The University of Oxford has received the lowest number of applications from private schools since 2001, The Telegraph reports.
The number of private school pupils applying to the university fell by 6 per cent to 3,855 for the current academic year, the paper reported.
Meanwhile, applications from state school pupils in 2022 hit a record high of 9,965, up 4 per cent on the previous year, according to the university’s annual admissions report release this week.
Since 2010, state school applications to Oxford have risen by almost 29 per cent, while private school applications have fallen by 26 per cent.
These changes come as many leading private schools are encouraging pupils to apply abroad to universities, particularly in the US where there is funding available.
Oxford and and Cambridge have also boosted their outreach and access programmes designed to target state-educated talent, often from deprived backgrounds. Oxford said the first offers were made this year to 35 UK state school students for the “Astrophoria Foundation Year“, a year-long foundation course for UK state school students who have high academic potential but have experienced severe personal disadvantage or a disrupted education.

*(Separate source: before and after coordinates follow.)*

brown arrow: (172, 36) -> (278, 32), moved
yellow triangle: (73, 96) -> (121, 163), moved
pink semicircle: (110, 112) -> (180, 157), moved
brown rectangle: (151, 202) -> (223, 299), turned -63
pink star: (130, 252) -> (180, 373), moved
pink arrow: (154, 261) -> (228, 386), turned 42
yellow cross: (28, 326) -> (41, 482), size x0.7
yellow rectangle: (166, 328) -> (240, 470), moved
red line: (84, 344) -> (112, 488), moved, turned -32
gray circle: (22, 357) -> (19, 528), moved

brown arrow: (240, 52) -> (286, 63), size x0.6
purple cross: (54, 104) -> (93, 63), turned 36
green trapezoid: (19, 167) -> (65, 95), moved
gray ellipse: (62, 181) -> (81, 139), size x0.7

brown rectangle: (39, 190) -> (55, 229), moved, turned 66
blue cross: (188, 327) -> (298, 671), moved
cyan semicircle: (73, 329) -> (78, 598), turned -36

Since 2017, the success rate for private schools securing an offer from Oxford has fallen from around 29 per cent to 20 per cent.
Private school pupils admitted in 2022 accounted for 31.9 per cent of UK undergraduates, up marginally from 31.8 per cent in the previous year but down from 41.8 per cent in 2017.

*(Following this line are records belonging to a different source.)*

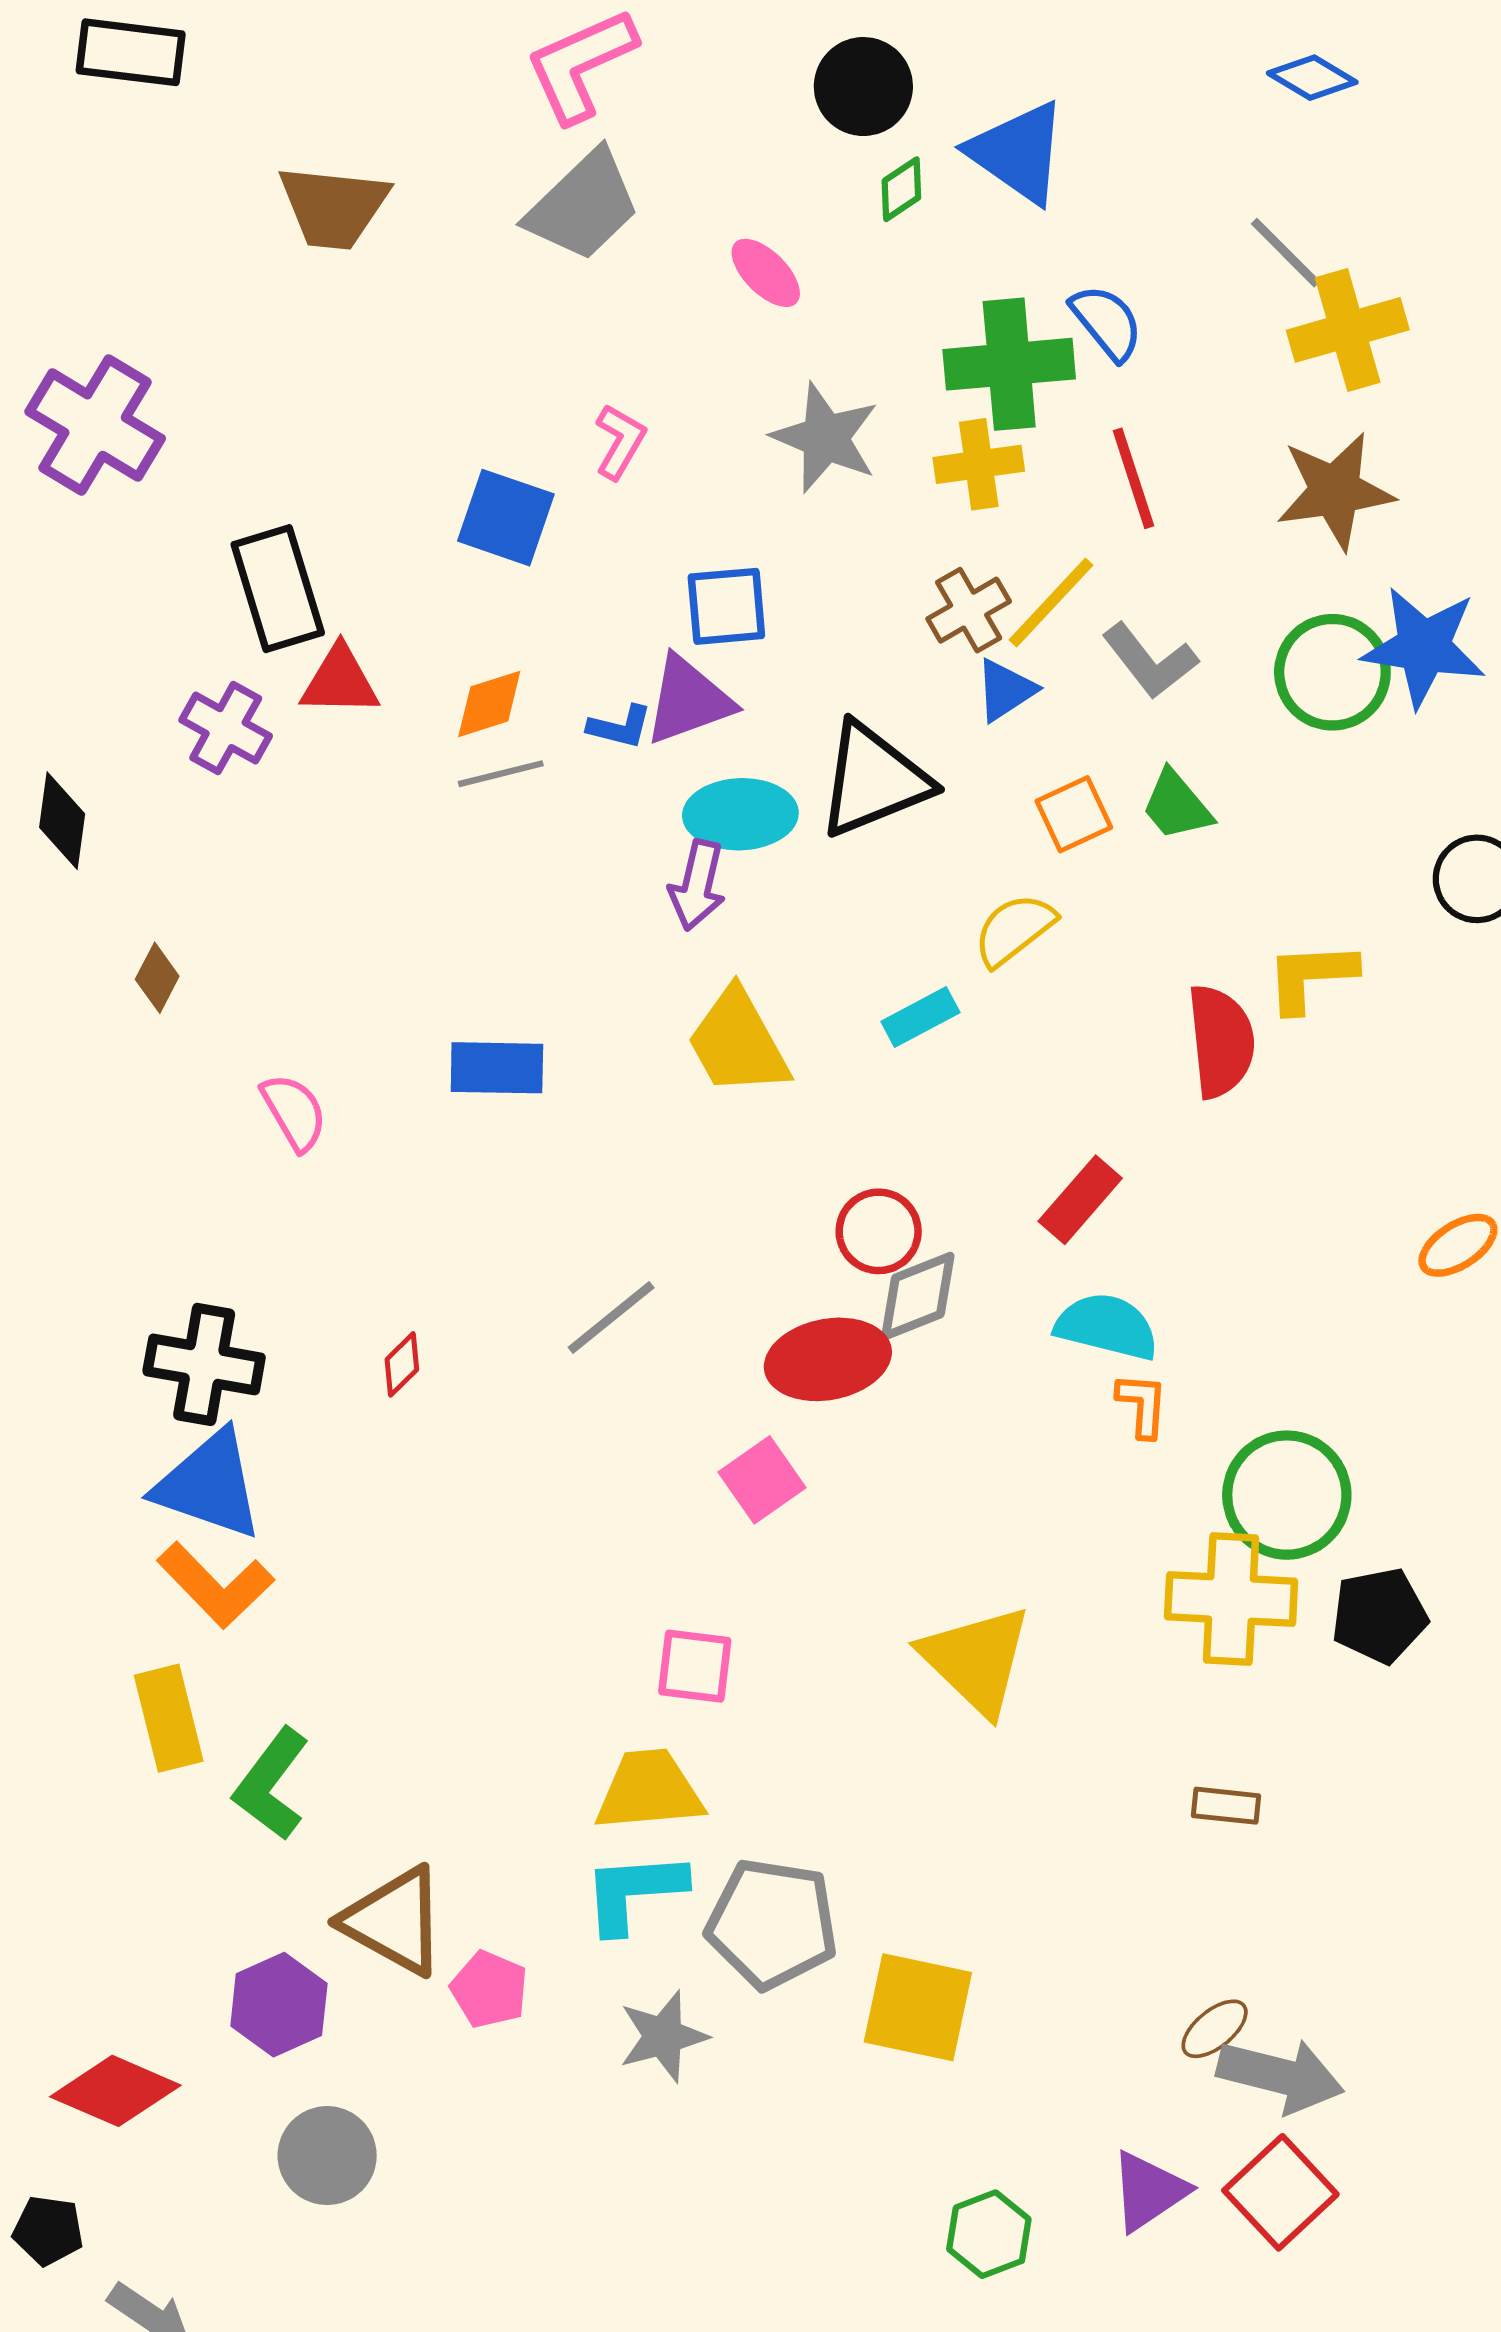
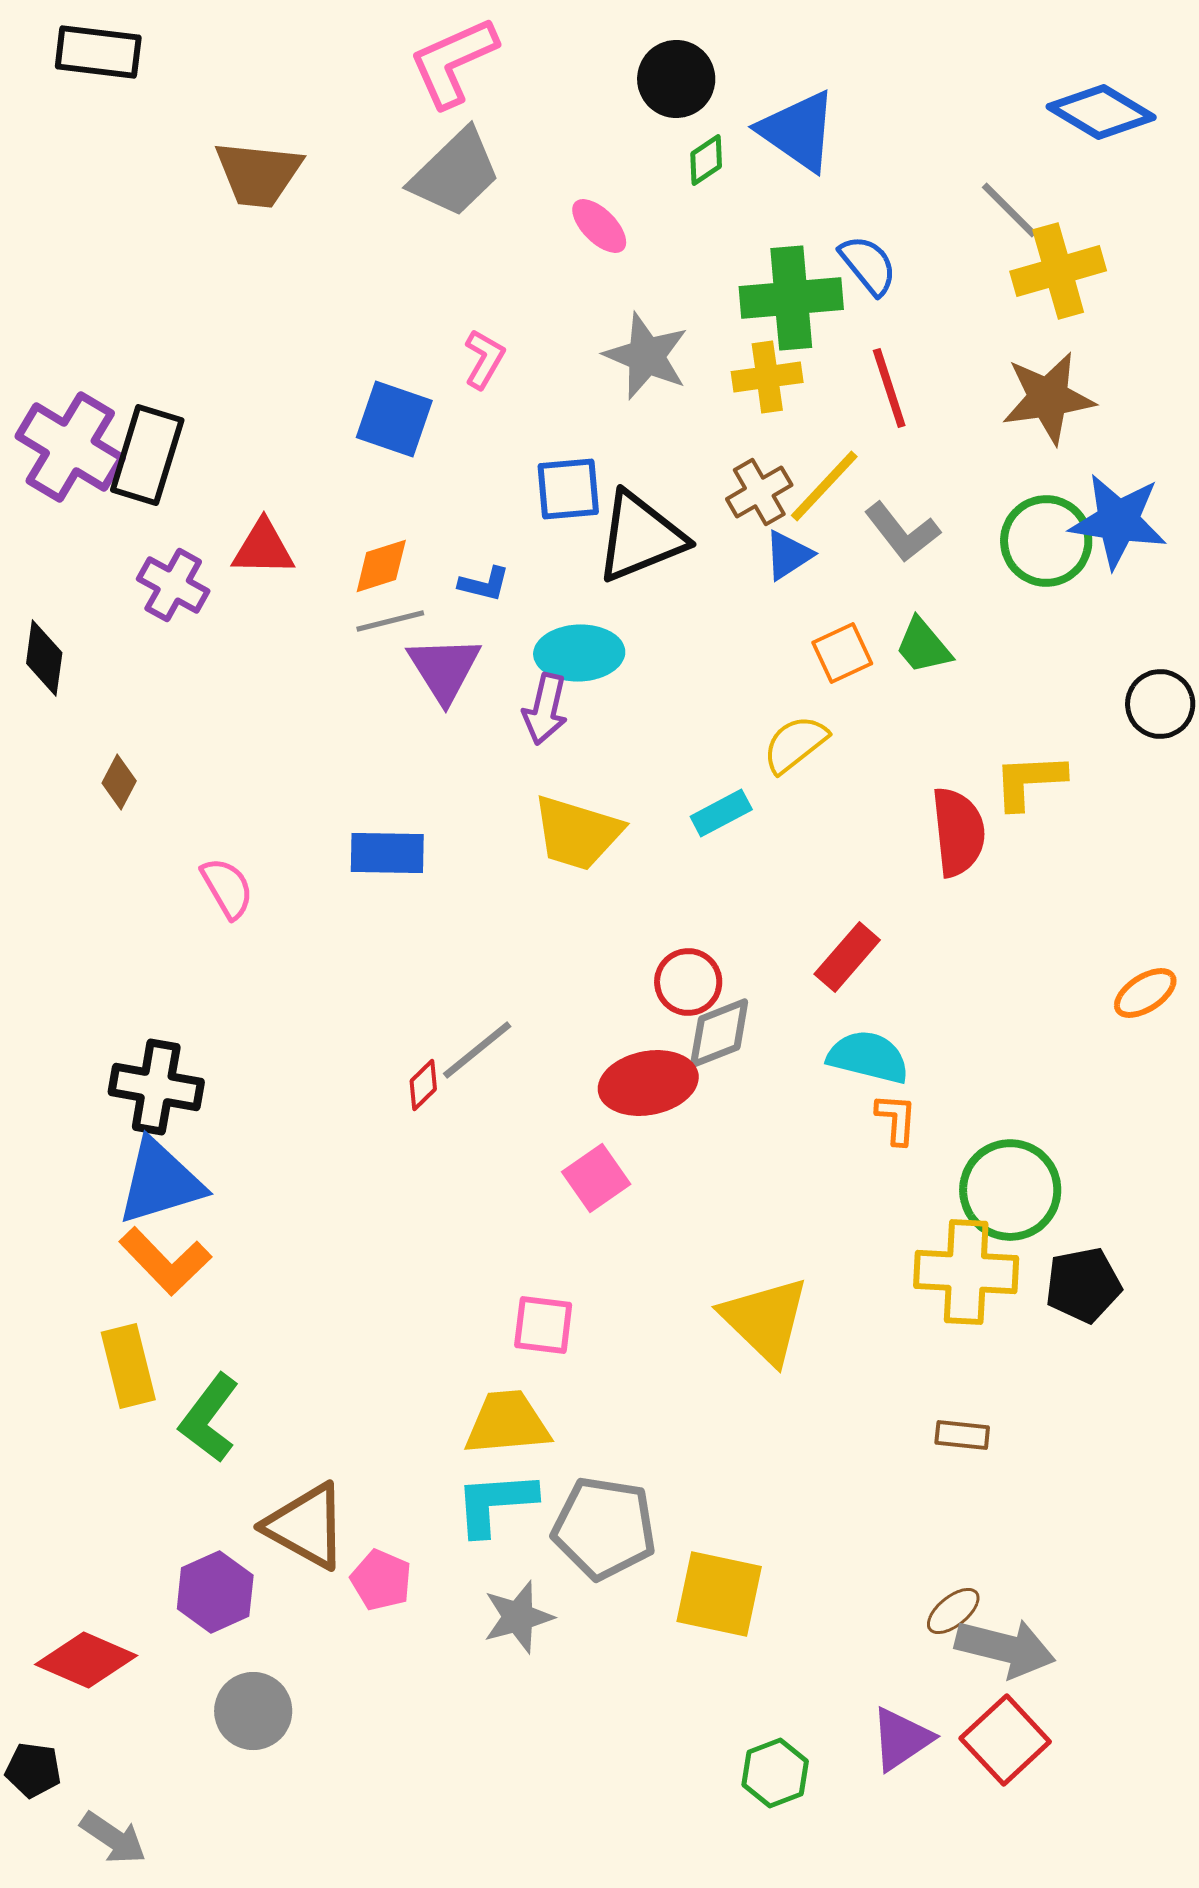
blue diamond: (1312, 78) -> (1101, 112), moved, size x1.5
purple cross: (95, 425) -> (70, 447), moved
black rectangle: (278, 589) -> (147, 455), moved, turned 34
purple triangle: (688, 700) -> (444, 669), moved, turned -42
black triangle: (874, 780) -> (640, 537), moved
yellow trapezoid: (738, 1042) -> (577, 833), turned -44
red diamond: (402, 1364) -> (423, 1085), moved
blue triangle: (209, 1485) -> (160, 1182), turned -36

In a foreword to the latest admissions report, Prof Irene Tracey, vice-chancellor of Oxford, said: “It is encouraging to see that steady progress continues to be made to ensure that those with the highest academic potential, from all backgrounds, can realise their aspirations to study here – despite admissions continuing to be increasingly competitive.”
A spokesman for the Independent Schools Council said that while applications to Oxford had declined in recent years, independent school applicants to Cambridge had risen.
“There will also be other factors at play here, including small but increasing numbers of students opting to study abroad,” they added.